Quem também conseguiu uma relatoria importante foi a deputada federal Margarete Coelho (PP-PI), que faz parte da tropa de choque de Lira e cuida de questões jurídicas, que são sua especialidade. Ela foi a relatora do projeto do novo Código Eleitoral. Ao Correio, a parlamentar garante que o fato de ela e os colegas terem atuado na campanha de Lira não foi um fator essencial para assumirem relatorias ou cargos importantes em comissões.

“Não vejo muito isso, não. Quem indica o relator é a bancada. A distribuição tem sido mais ou menos equânime. Como o presidente teve maioria na Câmara, acabou acolhendo quem o apoiou. Tem a ver mais com a maioria que ele conseguiu formar”, diz.

Marco Antônio Teixeira, cientista político da Fundação Getulio Vargas/EAESP, avalia que o Congresso tem ficado estagnado frente a várias pautas. “Aquilo que tem sido aprovado na Câmara está tendo dificuldade no Senado, como é o caso da reforma política. Parece que de um lado há uma dificuldade de coordenação entre Senado e Câmara e, por outro lado, do governo, nunca houve uma articulação competente e encontra mais dificuldades depois de o presidente radicalizar”, diz.
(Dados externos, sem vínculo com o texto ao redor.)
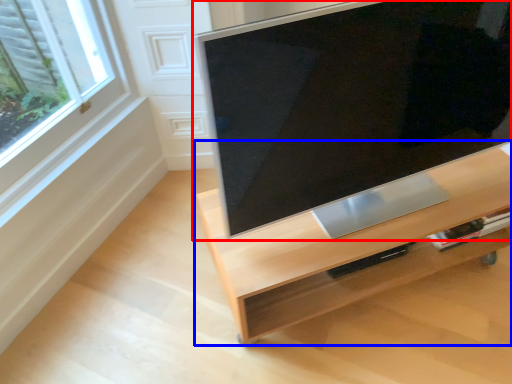 Question: Which object appears closest to the camera in this image, television (highlighted by a red box) or furniture (highlighted by a blue box)?

Choices:
 (A) television
 (B) furniture

Answer: (A) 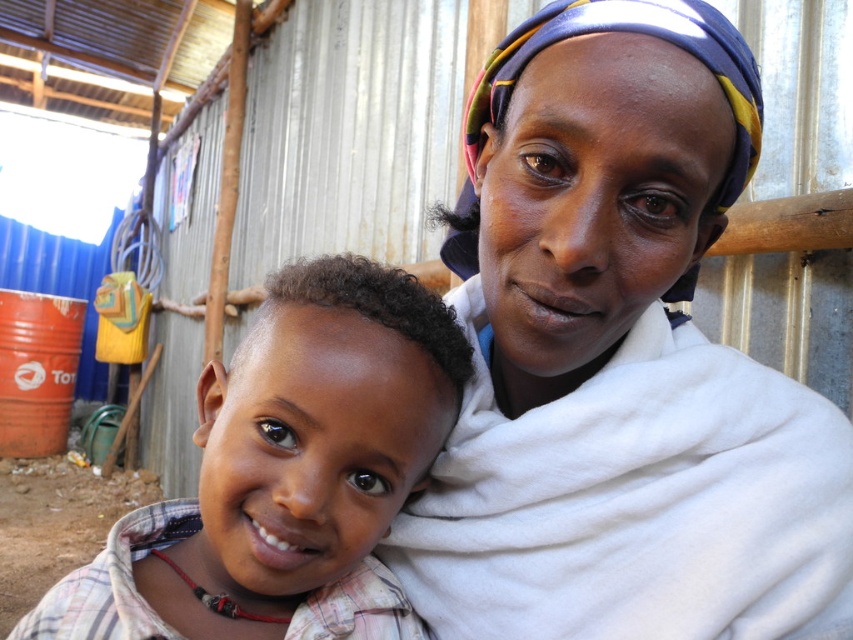 Is white cloth at center to the right of light brown plaid shirt at center from the viewer's perspective?

Yes, white cloth at center is to the right of light brown plaid shirt at center.

What do you see at coordinates (618, 358) in the screenshot? I see `white cloth at center` at bounding box center [618, 358].

Is point (480, 483) less distant than point (271, 378)?

No, (480, 483) is behind (271, 378).

Find the location of a particular element. This screenshot has height=640, width=853. white cloth at center is located at coordinates (618, 358). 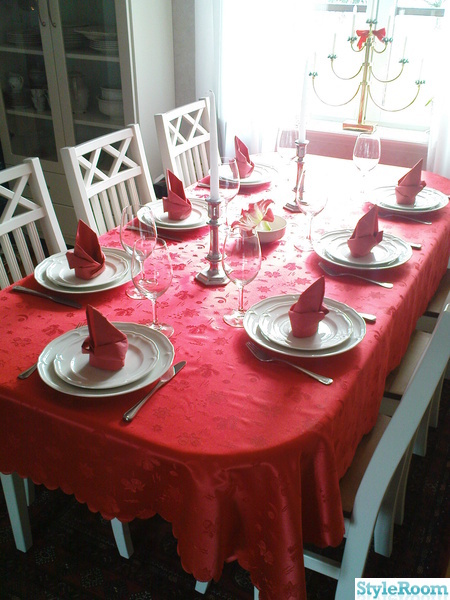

O especialista pontua que o comportamento de Lira tem sido o da moderação, para alcançar determinado equilíbrio entre as cobranças da sociedade e o relacionamento com o governo. “Por um lado, Lira foi eleito por apoio do presidente e de outro ele tem cobrança da opinião pública para tomar posição. Quando toma, não tem muita clareza. A sensação é que ele tenta evitar conflito, chegar a um equilíbrio e não se colocar nem contra um lado, nem contra outro”. 

Para Teixeira, a chegada de Ciro Nogueira à Casa Civil melhorou as habilidades de articulação do governo, mas o próprio presidente atrapalha com declarações fortes contra os demais poderes.